17 févr. 2010

ZOOLOGIE II


LE LAPIN DE MER




Le lapin de mer est un animal furtif, agile, joueur, voire taquin, vaguement enclin à la monogamie, et dont les oreilles ont disparu au cours de sa lente adaptation à la vie aquatique. 

Contrairement à ses cousins terrestres, le lapin de mer ne creuse pas de terriers car c’est un indécrottable paresseux. A force de se laisser ainsi mollement porter par les courants, sans forcer, ses membres se sont atrophiés. Il ressemble donc vaguement à un saucisson à queue, avec de longues dents. Comme il n’use plus ses incisives à ronger les végétaux, ces dernières ont poussé démesurément vers le bas, car c’est moins fatiguant. Sa nourriture se compose essentiellement de frites marines qu’il trouve au pied des moules, ce qui explique son embonpoint et son faible goût pour le sport en général. Cela ne l’empêche pas de savoir attendrir son entourage et c’est par dizaine que des femmes en villégiature sur la Côte d’Azur craquent en disant à leur mari : « Oh ! Regarde chéri comme il est trognon ! » et c’est par dizaine que des maris rétifs ramènent des lapins de mer à la maison.

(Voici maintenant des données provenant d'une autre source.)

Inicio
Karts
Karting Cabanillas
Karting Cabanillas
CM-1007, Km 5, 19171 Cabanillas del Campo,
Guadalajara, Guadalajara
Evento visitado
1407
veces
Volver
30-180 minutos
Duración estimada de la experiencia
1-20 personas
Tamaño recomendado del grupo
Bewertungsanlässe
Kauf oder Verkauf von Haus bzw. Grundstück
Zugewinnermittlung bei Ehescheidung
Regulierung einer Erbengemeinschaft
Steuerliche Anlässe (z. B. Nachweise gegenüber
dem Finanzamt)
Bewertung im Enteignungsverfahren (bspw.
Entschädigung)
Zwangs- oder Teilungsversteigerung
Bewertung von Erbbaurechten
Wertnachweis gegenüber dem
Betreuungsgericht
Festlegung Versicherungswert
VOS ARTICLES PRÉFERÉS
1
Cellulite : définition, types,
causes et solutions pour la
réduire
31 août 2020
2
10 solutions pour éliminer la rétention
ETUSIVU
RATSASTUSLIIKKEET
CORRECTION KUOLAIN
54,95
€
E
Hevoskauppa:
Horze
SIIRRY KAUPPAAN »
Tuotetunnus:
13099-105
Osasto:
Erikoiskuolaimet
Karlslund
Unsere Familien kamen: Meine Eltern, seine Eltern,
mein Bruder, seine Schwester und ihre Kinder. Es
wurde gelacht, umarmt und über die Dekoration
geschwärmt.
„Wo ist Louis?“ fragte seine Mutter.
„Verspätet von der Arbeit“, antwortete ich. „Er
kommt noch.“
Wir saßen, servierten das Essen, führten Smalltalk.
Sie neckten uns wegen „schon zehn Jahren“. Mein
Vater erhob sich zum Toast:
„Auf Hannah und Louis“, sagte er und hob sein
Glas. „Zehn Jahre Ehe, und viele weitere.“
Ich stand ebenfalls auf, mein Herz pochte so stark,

Le lapin de mer n’est pas un intellectuel et ses performances au Scrabble avoisinent le zéro, mais sa domestication est aisée. Il peut distinguer plus d’une centaine de mots différents.

On peut également lui apprendre à chanter et à faire des claquettes, ainsi qu’à participer aux cérémonies religieuses. Certains sujets particulièrement doués réussissent même à faire du cinéma, avec un certain succès, mais leur cabotinage outrancier finit toujours par les faire échouer à deux doigts de l’Oscar du meilleur second rôle animal, catégorie rongeur de compagnie.

Dans la pratique, l’élevage du lapin de mer ne pose aucun problème. Une poignée de frites, quelques moules, une tape amicale sur la croupe et le lapin de mer 



devient votre ami pour toujours. Il ne vous quittera plus

 jamais, on vous aura prévenu. C’est un sentimental à l’affect surdéveloppé, un grand romantique, un cœur d’artichaut, une sale lopette.

A la belle saison pourtant, les grands mâles dominants ressentent l’appel de la terre. Ils font alors une cour sommaire et bruyante aux femelles, puis les lutinent sans grâce sur les plages torrides en poussant des grognements obscènes. Aussitôt après, ils s’endorment. Une fois réveillés, ils recommencent à besogner leurs compagnes et ce manège dure plusieurs semaines harassantes à l’issue desquelles les femelles donnent naissance à un œuf tout blanc d’où sortira un lapereau tout noir, à condition que les parents aient la patience de couver jusqu’à l’éclosion, ce qui est peu probable compte-tenu de leur légendaire je-m’en-foutisme et de l’énervement bien compréhensible des touristes avec qui ils partagent le littoral.

En raison de la médiocrité de sa chair, le lapin de mer est peu prisé des hommes-grenouilles qui ne voient en lui qu’un pis-aller. La femme de l’homme-grenouille - la grenouillette-, fait la moue lorsque son grand dadais de mari lui rapporte du lapin de mer à déjeuner ; cet animal a brisé bien des couples subaquatiques. Le Commandant Cousteau lui-même recommandait la plus grande prudence aux hommes de la Calypso au sujet de cet animal larvaire ; il est de toute façon admis que les lapins de mer passent pour porter malheur une fois à terre.

Pour finir, nous ajouterons que le lapin de mer n’est certes pas indispensable à la compréhension de l’océanographie dans ses grandes lignes, mais qu’il contribue à faire joli sur nos plages, ce qui est déjà beaucoup.